TASK.
All of the entries are to be returned word for word.
- - - - -
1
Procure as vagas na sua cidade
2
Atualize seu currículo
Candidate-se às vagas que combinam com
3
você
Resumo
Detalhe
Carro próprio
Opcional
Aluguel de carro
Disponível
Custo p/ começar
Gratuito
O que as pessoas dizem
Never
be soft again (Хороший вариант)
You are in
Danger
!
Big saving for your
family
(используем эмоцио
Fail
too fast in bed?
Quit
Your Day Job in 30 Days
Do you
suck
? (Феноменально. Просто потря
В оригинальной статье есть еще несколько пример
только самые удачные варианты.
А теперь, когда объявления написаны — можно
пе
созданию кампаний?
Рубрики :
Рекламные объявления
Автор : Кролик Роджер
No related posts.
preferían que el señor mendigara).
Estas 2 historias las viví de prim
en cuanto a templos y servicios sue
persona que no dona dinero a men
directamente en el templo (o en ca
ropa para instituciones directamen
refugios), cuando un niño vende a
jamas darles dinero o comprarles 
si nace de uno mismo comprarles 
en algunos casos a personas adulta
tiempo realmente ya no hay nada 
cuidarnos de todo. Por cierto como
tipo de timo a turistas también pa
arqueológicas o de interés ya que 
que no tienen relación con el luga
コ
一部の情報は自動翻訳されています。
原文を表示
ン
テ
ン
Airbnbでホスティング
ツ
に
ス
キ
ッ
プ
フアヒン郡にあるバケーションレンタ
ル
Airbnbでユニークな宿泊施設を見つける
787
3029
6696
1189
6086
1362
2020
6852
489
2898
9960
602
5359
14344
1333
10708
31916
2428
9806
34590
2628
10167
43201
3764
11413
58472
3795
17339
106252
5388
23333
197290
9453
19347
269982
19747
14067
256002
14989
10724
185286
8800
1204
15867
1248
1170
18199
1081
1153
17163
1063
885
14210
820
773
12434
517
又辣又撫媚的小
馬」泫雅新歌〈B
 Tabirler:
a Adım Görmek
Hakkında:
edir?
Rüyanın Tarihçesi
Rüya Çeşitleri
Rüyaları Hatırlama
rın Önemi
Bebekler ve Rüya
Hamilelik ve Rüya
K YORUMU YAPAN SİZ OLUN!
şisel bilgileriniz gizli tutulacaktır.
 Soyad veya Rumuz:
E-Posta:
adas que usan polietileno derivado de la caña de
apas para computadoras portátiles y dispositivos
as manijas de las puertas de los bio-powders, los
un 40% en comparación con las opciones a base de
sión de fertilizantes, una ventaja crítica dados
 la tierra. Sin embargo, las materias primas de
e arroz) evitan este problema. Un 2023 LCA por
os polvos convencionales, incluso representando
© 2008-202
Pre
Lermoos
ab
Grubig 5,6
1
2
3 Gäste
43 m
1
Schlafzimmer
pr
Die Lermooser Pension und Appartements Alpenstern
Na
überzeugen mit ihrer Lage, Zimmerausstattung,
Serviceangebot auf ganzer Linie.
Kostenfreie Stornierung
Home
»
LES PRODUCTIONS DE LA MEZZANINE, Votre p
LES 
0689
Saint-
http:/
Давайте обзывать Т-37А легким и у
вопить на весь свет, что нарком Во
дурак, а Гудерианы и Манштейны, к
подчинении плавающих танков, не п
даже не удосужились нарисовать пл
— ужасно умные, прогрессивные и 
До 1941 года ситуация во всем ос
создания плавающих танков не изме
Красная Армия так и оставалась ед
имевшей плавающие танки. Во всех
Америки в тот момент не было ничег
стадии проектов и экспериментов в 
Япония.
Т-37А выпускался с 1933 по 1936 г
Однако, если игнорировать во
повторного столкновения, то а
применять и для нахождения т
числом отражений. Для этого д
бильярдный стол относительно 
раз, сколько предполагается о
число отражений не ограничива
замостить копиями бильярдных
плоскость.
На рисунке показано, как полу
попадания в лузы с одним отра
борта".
- - - - -
TASK OUTPUT.
1
Procure as vagas na sua cidade
2
Atualize seu currículo
Candidate-se às vagas que combinam com
3
você
Resumo
Detalhe
Carro próprio
Opcional
Aluguel de carro
Disponível
Custo p/ começar
Gratuito
O que as pessoas dizem
Never
be soft again (Хороший вариант)
You are in
Danger
!
Big saving for your
family
(используем эмоцио
Fail
too fast in bed?
Quit
Your Day Job in 30 Days
Do you
suck
? (Феноменально. Просто потря
В оригинальной статье есть еще несколько пример
только самые удачные варианты.
А теперь, когда объявления написаны — можно
пе
созданию кампаний?
Рубрики :
Рекламные объявления
Автор : Кролик Роджер
No related posts.
preferían que el señor mendigara).
Estas 2 historias las viví de prim
en cuanto a templos y servicios sue
persona que no dona dinero a men
directamente en el templo (o en ca
ropa para instituciones directamen
refugios), cuando un niño vende a
jamas darles dinero o comprarles 
si nace de uno mismo comprarles 
en algunos casos a personas adulta
tiempo realmente ya no hay nada 
cuidarnos de todo. Por cierto como
tipo de timo a turistas también pa
arqueológicas o de interés ya que 
que no tienen relación con el luga
コ
一部の情報は自動翻訳されています。
原文を表示
ン
テ
ン
Airbnbでホスティング
ツ
に
ス
キ
ッ
プ
フアヒン郡にあるバケーションレンタ
ル
Airbnbでユニークな宿泊施設を見つける
787
3029
6696
1189
6086
1362
2020
6852
489
2898
9960
602
5359
14344
1333
10708
31916
2428
9806
34590
2628
10167
43201
3764
11413
58472
3795
17339
106252
5388
23333
197290
9453
19347
269982
19747
14067
256002
14989
10724
185286
8800
1204
15867
1248
1170
18199
1081
1153
17163
1063
885
14210
820
773
12434
517
又辣又撫媚的小
馬」泫雅新歌〈B
 Tabirler:
a Adım Görmek
Hakkında:
edir?
Rüyanın Tarihçesi
Rüya Çeşitleri
Rüyaları Hatırlama
rın Önemi
Bebekler ve Rüya
Hamilelik ve Rüya
K YORUMU YAPAN SİZ OLUN!
şisel bilgileriniz gizli tutulacaktır.
 Soyad veya Rumuz:
E-Posta:
adas que usan polietileno derivado de la caña de
apas para computadoras portátiles y dispositivos
as manijas de las puertas de los bio-powders, los
un 40% en comparación con las opciones a base de
sión de fertilizantes, una ventaja crítica dados
 la tierra. Sin embargo, las materias primas de
e arroz) evitan este problema. Un 2023 LCA por
os polvos convencionales, incluso representando
© 2008-202
Pre
Lermoos
ab
Grubig 5,6
1
2
3 Gäste
43 m
1
Schlafzimmer
pr
Die Lermooser Pension und Appartements Alpenstern
Na
überzeugen mit ihrer Lage, Zimmerausstattung,
Serviceangebot auf ganzer Linie.
Kostenfreie Stornierung
Home
»
LES PRODUCTIONS DE LA MEZZANINE, Votre p
LES 
0689
Saint-
http:/
Давайте обзывать Т-37А легким и у
вопить на весь свет, что нарком Во
дурак, а Гудерианы и Манштейны, к
подчинении плавающих танков, не п
даже не удосужились нарисовать пл
— ужасно умные, прогрессивные и 
До 1941 года ситуация во всем ос
создания плавающих танков не изме
Красная Армия так и оставалась ед
имевшей плавающие танки. Во всех
Америки в тот момент не было ничег
стадии проектов и экспериментов в 
Япония.
Т-37А выпускался с 1933 по 1936 г
Однако, если игнорировать во
повторного столкновения, то а
применять и для нахождения т
числом отражений. Для этого д
бильярдный стол относительно 
раз, сколько предполагается о
число отражений не ограничива
замостить копиями бильярдных
плоскость.
На рисунке показано, как полу
попадания в лузы с одним отра
борта".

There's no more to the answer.